Figure 2a is the classical EV plot for the SPG11 protein. Figure 2b is the neural representation for this same protein, i.e., each column from the SPG11 MSA is now represented in the two dimensions according to the autoencoder’s data reduction. In Figure 2b, each residue is coloured as in Figure 2a. Figure 2c,d are the same as Figure 2b, but coloured by the variability and the entropy, respectively. It is remarkable how well residues of the same colour cluster in the three neural plots. Oliveira et al. analysed well-studied protein families and mapped experimentally determined residue functions on the EV plots. They then drew boundaries between areas where certain types of function were predominantly observed. These boundaries were somewhat arbitrary, and their optimal location depended, for example, on the number of sequences aligned, the average pairwise sequence identity between the aligned sequences, and the function of the protein family. Oliveira et al. realized that the functional classes are not very sharply divided over the EV plot and that it would be better to see the boundaries as guidelines. The mapping of the EV plot colours on the three neural plots supports this latter idea. The neural plots show a clear gradient when going from low to high entropy or variability. The only exceptions are columns with variability 1 or 2, which are separate groups at the bottom left of the neural plots. Since neural networks operate in continuous space, the discrete character of variability is expected to be blurred out in the plot. Columns with variability 1 or 2 are found at distinct locations, while columns with high variability and high entropy tend to not be separated well. In Figure 2d, entropy values are normalized to the maximal value attainable at each of the twenty variability values. When the entropy values are not normalized, the colour gradient in neural plot 2d does not run from bottom to top, but from bottom left to top right.

4. Discussion and Conclusions

Oliveira et al. had to read nearly a thousand articles to obtain the data needed to functionally classify residue positions in five well-studied protein families. Their EV plots were an attempt to map residue functions on a human readable representation. We used an autoencoder that completely unsupervised, and without the need to spend years of human effort on feature creation, to obtain essentially the same results.

We used an autoencoder with layers 20-15-10-5-2. Alternate layer schemes such as 20-16-8-4-2, 20-19-18 … 4-3-2, 20-64-32-16-8-4-2, etc., all produced highly similar results.

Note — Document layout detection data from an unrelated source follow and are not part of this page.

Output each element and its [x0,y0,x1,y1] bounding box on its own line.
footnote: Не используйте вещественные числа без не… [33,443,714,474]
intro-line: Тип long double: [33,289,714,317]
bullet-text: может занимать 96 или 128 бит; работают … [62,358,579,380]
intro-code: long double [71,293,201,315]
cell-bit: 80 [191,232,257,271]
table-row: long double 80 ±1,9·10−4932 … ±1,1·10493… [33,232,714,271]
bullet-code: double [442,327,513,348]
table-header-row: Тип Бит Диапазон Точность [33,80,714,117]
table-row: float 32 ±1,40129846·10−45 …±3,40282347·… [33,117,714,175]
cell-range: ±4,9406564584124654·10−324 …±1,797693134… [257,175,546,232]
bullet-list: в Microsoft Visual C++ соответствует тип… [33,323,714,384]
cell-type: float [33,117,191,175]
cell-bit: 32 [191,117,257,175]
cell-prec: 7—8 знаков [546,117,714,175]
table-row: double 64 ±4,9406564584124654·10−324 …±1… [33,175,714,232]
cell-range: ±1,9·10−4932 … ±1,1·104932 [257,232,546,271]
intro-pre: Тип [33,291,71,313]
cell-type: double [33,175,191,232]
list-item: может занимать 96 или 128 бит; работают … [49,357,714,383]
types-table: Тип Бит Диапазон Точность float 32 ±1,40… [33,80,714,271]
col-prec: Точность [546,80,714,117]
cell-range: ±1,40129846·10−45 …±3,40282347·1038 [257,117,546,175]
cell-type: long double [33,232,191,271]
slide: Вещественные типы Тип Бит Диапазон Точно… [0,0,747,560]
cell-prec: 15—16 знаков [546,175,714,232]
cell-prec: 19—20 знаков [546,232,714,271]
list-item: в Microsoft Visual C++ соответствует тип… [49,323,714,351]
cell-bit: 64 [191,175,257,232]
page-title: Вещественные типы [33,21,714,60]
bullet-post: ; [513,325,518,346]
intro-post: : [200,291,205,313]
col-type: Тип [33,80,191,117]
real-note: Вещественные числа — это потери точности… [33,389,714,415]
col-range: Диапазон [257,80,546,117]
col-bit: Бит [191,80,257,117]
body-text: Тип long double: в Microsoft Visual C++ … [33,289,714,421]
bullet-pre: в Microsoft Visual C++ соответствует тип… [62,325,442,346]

A reduction to three rather than two dimensions resulted in a three-dimensional distribution of MSA columns (and thus residue positions in the protein’s structure) that we could not relate to anything biologically meaningful. This is partly caused by the fact that there is no literature available in which variability patterns are reduced to three features by either supervised or unsupervised methods. The three features were not entropy, variability, and a third term. Entropy and variability mapped seemingly randomly on the three-dimensional plot.

The 7,033,530 columns were all sorted with the highest residue frequency first to ensure that the autoencoder analysed variability patterns. When the vectors were not sorted so that the twenty elements p_i always represented the frequencies of Ala, Cys, Asp, Glu, etc., the two dimensions represented the amino acid types, their characteristics, and their mutabilities in ways that are not surprising to bioinformaticians from Phil’s generation. These results are shown in Figure 3.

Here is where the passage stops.